Like with other barriers, you want to use it so you can reduce the risk of infections, to best protect everyone’s health, but also so that one extra thing you’d worry about gets to be sorted so that everyone can just better enjoy themselves!
There are latex dams, but there are also non-latex dams. And you can make a dam out of any condom by just cutting it lengthwise and then opening it, so if there’s a condom material or texture you like, well, voila! It can become a dam. There are also—like with condoms—flavored dams or unflavored dams.
One of the biggest complaints (at least, among my female friends who swear up and down that they’ve tried to use them in their own sexual encounters) is that dams can be kind of…cumbersome. Do you have any tips on how to make them more user-friendly?
Really, I don’t think of them as not being user-friendly. I think that’s more a misconception that probably, mostly comes from never playing with them. I mean, sure, we usually have to hold them in place with our hands. But during the activities we use them for, it’s not atypical for us to be using our hands to, for example, massage the insides of a partner’s thighs, or their outer labia, or their buttocks anyway. So, our hands are often already in the place they need to be to hold a dam in place.
I think making them more user-friendly is just about giving yourself permission and room to experiment with them to learn how to use them. And really, people do this with condoms, too; it’s not just something folks do with dams.
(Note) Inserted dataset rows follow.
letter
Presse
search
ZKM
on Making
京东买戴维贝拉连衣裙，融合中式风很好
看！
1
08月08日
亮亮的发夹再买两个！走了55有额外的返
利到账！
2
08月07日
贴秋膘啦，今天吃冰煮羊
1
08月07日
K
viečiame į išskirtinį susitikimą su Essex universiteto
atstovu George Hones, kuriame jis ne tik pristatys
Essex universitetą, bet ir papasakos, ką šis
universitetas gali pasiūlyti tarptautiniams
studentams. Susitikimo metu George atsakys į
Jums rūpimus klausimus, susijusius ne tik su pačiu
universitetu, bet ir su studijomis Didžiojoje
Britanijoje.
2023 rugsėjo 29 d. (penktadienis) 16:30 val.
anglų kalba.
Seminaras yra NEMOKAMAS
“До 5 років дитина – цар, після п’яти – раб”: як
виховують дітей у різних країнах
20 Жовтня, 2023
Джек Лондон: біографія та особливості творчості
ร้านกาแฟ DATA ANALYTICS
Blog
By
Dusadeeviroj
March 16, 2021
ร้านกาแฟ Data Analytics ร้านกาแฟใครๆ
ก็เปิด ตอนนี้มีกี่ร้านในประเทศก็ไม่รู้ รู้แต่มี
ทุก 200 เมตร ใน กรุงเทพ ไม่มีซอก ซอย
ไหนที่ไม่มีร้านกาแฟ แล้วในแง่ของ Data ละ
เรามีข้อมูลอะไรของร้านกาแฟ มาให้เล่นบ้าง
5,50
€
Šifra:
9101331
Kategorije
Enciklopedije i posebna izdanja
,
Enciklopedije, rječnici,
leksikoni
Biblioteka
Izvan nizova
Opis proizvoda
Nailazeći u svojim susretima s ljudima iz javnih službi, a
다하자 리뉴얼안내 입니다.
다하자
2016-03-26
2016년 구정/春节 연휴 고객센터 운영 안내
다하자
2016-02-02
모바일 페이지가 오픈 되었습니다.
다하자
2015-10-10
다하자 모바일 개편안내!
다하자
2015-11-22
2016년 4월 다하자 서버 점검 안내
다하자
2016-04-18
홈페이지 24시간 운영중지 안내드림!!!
I think that with condoms, it’s just more often something where only one partner is the person mostly learning and experimenting, you know?
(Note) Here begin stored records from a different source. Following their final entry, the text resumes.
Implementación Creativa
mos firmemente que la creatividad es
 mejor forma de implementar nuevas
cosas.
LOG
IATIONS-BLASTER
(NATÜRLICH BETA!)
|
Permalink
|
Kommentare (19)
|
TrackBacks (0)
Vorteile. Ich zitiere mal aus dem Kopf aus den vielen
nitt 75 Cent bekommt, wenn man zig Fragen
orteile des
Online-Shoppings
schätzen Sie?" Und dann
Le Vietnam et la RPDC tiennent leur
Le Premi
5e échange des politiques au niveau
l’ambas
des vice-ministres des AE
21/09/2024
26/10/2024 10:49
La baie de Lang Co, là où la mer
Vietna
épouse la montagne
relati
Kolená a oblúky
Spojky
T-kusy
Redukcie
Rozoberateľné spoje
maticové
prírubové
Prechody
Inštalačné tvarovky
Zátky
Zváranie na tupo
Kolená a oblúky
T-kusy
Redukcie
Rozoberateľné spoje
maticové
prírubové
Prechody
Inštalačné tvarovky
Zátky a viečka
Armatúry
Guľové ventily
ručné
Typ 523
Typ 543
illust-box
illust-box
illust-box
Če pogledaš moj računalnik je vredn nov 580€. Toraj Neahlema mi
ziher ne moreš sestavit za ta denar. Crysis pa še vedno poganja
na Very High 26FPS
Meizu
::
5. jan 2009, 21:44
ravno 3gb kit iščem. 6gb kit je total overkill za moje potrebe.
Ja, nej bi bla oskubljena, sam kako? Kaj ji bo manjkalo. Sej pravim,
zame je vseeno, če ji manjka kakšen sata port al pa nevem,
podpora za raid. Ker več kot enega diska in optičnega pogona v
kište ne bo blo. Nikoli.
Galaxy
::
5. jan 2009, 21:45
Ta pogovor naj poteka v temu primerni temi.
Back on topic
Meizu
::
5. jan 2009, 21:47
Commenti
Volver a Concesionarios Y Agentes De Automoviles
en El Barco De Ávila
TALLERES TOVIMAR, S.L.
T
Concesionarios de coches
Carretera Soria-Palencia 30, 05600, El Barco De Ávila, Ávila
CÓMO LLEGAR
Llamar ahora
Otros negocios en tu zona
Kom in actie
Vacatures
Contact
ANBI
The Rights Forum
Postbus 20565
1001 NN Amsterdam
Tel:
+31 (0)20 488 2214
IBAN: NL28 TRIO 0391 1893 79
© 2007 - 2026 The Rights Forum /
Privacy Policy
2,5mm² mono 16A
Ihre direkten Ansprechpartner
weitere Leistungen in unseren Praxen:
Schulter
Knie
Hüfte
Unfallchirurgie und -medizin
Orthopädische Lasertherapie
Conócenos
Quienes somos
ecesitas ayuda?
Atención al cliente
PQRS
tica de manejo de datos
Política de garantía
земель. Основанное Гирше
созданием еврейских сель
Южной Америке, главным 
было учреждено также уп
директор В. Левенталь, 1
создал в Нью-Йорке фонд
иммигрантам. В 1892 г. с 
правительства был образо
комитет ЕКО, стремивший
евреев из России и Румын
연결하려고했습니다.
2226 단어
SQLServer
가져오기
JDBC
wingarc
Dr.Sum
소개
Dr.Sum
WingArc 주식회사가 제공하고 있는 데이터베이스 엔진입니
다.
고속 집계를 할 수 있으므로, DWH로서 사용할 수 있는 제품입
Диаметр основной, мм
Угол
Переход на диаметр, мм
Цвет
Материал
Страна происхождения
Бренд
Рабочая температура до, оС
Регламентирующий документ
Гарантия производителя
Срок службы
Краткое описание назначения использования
You can also buy or make a harness to use with dams. One of our volunteers posted instructions about a decade ago, which I included in my book. Someone just recently put it on a Tumblr feed.
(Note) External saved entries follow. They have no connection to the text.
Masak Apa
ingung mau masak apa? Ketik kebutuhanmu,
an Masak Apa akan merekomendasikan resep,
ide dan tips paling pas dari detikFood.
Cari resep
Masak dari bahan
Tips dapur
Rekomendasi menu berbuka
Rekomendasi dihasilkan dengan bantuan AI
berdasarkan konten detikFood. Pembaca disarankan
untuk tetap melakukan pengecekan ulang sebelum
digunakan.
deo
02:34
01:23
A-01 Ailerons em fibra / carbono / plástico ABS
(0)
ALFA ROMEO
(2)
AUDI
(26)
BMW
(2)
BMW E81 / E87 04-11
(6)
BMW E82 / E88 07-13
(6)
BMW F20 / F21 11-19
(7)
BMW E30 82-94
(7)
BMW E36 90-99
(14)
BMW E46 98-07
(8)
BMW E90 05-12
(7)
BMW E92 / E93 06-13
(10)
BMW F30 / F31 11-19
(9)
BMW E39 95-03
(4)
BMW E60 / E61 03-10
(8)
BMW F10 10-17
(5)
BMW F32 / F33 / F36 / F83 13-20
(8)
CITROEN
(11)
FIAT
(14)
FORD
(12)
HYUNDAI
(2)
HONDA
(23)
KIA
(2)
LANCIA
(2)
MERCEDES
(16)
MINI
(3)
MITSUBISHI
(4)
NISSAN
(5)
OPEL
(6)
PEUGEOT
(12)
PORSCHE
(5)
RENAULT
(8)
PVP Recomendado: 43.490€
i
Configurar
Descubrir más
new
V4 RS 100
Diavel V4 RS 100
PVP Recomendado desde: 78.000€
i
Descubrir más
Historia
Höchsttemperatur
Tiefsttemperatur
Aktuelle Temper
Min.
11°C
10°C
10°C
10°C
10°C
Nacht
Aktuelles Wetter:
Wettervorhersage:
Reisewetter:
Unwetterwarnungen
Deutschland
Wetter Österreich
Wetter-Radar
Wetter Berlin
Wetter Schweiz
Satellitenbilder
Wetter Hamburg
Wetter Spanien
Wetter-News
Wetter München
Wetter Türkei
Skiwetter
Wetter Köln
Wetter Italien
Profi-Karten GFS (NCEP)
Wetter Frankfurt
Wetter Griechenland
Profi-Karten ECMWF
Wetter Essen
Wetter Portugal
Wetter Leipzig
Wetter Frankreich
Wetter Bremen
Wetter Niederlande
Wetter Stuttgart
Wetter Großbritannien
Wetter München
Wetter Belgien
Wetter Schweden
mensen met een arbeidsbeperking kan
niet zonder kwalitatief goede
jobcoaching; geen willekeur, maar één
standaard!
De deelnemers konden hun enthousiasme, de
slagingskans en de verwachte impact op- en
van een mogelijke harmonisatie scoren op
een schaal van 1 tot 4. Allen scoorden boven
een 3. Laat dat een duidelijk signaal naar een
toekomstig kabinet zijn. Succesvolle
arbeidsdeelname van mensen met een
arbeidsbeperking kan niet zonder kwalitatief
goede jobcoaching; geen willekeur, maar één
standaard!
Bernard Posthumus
Anything else we should know?
If your partners have penises, bringing dams into the picture provides some nifty hidden bonuses. Like, for instance, giving a dude a chance to not be the only one wearing latex and experiencing a barrier on a sensitive part of the body. It can help everyone to better share that experience, and also better understand the pros and cons from a first-person place. When you actually have the experience of having a thin sheet of latex over your clitoral glans—a part as or more sensitive than the most sensitive parts of the penis—you also get to know and experience how much it does NOT do things like take away all ability to feel and enjoy sex. That can make someone who might otherwise be less resilient with partners who refuse condoms (with lines like saying they can’t feel anything with one on) more resilient.